I call it devotion or ‘Sādhanā’. The Sanskrit word Sādhanā means “life’s pursuit with discipline.” I was born not too far away from where Buddha was born. Sages and monks are still roaming around debating about longing, devotion, and duties. With my affinity towards Eastern philosophies, I believe that when our devotion turns into discipline, it is only then we can begin to lead ourselves.
While we cannot control everything by an act of will, we can certainly be devoted to life’s pursuit. And as a result, our personal devotion turns us into better leaders.
SmallBizLady: What are some of the most paradoxical traits of entrepreneurs, or creative people?

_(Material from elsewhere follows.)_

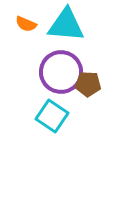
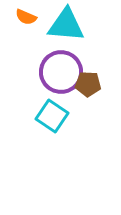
orange semicircle: moved 7 px up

Faisal Hoque: Professor of psychology and management Mihaly Csikszentmihalyi’s (pronounced me-HIGH chick-sent-me-HIGH-ee) seminal book Creativity: The Work and Lives of 91 Eminent People (HarperCollins, 1996).
He writes:
“I have devoted 30 years of research to how creative people live and work, to make more understandable the mysterious process by which they come up with new ideas and new things. If I had to express in one word what makes their personalities different from others, its complexity. They show tendencies of thought and action that in most people are segregated. They contain contradictory extremes; instead of being an individual, each of them is a multitude.”
Paradoxical or not, what I have learned most is that there is no formula for individual creation. As Mihaly says, “creative individuals are remarkable for their ability to adapt to almost any situation and to make do with whatever is at hand to reach their goals.” So, more than anything else, what it takes to be creative is resourcefulness and the courage not to give up.
SmallBizLady: You’ve written about “unplugging” can you explain the benefit to small businesses?
Faisal Hoque: We want to unplug in order to recharge. Recharging allows us to:
- Connect with our soul: If we are constantly overwhelmed with sound bites, we aren’t allowed to discover what we are capable of and who we are.
- Create authentic vision: You need the discipline to create the space to find what’s next.
- Lead thyself: To lead teams and cultivate fluid organizations, you need to begin with leading yourself.
Since we need to connect, create and lead regularly, it is our obligation to recharge every day. Most of the time, I don’t wake up at the crack of dawn to tune into news media, write emails, hop on social media or to dive into work-related matters. My dawns are my time to unplug I try to practice “mindfulness meditation”. And that helps set the promise of a new day: focus, creativity and positivity.
Since most of us can’t fly off to an exotic island, visit a spa, we all need to find our own ways to unplug daily to connect and to lead. Mindfulness meditation is one such way.